WHAT IS REQUIRED -
Every single entry must be restated word for word.

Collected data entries
● ● ● ●

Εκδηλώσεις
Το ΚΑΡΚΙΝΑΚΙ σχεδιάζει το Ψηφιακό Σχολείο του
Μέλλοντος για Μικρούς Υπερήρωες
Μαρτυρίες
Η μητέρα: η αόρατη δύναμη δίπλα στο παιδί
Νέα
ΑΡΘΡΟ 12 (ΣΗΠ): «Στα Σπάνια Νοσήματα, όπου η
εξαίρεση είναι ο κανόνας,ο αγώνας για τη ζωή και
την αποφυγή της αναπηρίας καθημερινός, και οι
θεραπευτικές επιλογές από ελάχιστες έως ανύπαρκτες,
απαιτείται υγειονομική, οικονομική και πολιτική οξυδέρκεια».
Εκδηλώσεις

● ● ● ●

YOUR SOLUTION -
Εκδηλώσεις
Το ΚΑΡΚΙΝΑΚΙ σχεδιάζει το Ψηφιακό Σχολείο του
Μέλλοντος για Μικρούς Υπερήρωες
Μαρτυρίες
Η μητέρα: η αόρατη δύναμη δίπλα στο παιδί
Νέα
ΑΡΘΡΟ 12 (ΣΗΠ): «Στα Σπάνια Νοσήματα, όπου η
εξαίρεση είναι ο κανόνας,ο αγώνας για τη ζωή και
την αποφυγή της αναπηρίας καθημερινός, και οι
θεραπευτικές επιλογές από ελάχιστες έως ανύπαρκτες,
απαιτείται υγειονομική, οικονομική και πολιτική οξυδέρκεια».
Εκδηλώσεις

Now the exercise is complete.